Je suis en train de jouer avec le sucre renversé offert avec le café lorsqu'il me prend de court avec cette question. Alors là, un haineux qui veut socialiser, c'est rare.

- Rosalie, répond Rosa' qui est persuadée d'être le sujet de l'attention.

Son rire moqueur s'entend brièvement et il retourne à ses occupations sur son portable en appuyant sur son regard lorsqu'il croise mes yeux un quart de seconde.

Je prends mon air détaché lorsqu'il commande une bière. OK, ça prend des bières aux happy hours à 17h un mardi, bah bravo la jeunesse.

- Et mais je la connais elle ! déclare Lucien en pointant du doigt grossièrement une jolie nana assise à l'autre café d'en face.

Je louche sur la personne un bon nombre de fois avant de la reconnaître. C'est Delphine. La grande sœur de Barnabé. Ou la fiancée de mon autre cousin. Tout le monde la connaît au lycée même si elle n'y est plus. Une vraie Basquin. Trop jolie.

Lucien nous lâche pour aller la voir et Malo se retrouve seul face à trois filles dont une des trois a terriblement faim. Faim de quoi ? C'est encore à réfléchir.

- Ambre, arrête de faire des châteaux de sucre, faut grandir quand même un jour ! gronde la rousse en gloussant.

Ma petite colline de sucre s'effondre lorsqu'elle souffle dessus. Je fusille Rosalie du regard et entend le rire moqueur ignoble de l'autre con, assis juste à côté.

Et bah mince, il connaît mon prénom.

Je les quitte cinq minutes plus tard, après avoir reçu un appel à l'aide de mon petit frère qui n'a pas ses clefs.

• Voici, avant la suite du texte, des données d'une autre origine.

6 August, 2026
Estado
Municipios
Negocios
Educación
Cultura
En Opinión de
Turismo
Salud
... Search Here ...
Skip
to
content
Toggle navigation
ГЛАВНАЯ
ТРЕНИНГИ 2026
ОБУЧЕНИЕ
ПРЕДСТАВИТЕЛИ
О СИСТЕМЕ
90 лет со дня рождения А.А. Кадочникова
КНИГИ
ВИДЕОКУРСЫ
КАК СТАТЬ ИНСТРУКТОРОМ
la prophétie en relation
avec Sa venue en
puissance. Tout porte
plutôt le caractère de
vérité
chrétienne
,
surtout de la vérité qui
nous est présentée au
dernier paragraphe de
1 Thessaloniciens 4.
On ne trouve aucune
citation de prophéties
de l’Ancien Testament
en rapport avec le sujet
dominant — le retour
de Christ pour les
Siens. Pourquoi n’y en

Je tape la bise aux filles et hésite un long moment à le faire au nouveau mais me ravise au dernier moment. Il n'avait pas qu'à se moquer de moi toutes les 6 secondes.

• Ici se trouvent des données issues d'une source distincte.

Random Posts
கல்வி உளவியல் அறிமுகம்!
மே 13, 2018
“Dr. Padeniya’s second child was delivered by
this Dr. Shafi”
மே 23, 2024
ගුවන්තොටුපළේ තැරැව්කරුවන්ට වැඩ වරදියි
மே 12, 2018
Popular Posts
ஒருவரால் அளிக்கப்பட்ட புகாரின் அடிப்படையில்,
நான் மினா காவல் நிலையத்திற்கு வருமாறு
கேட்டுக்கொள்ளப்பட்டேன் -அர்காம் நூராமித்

Mes deux amies m'ont fait coucou de loin comme on aime le faire et Malo est resté concentré sur son portable. Ma première impression de lui est pas terrible. Ça sert vraiment à rien d'être beau quand on n'est pas assez intelligent pour être sympa avec les autres. Et puis, ça m'exténue de devoir ignorer chacune de mes émotions.

Actuellement, je n'en peux plus. Traîner avec des inconnus me rend confuse et puis, j'ai encore des tonnes de devoirs à faire. Les Allain comptent sur moi et ce week-end Gustave revient au bercail avec son petit-ami pour deux jours. J'ai hâte de l'entendre conter ses exploits tataviens.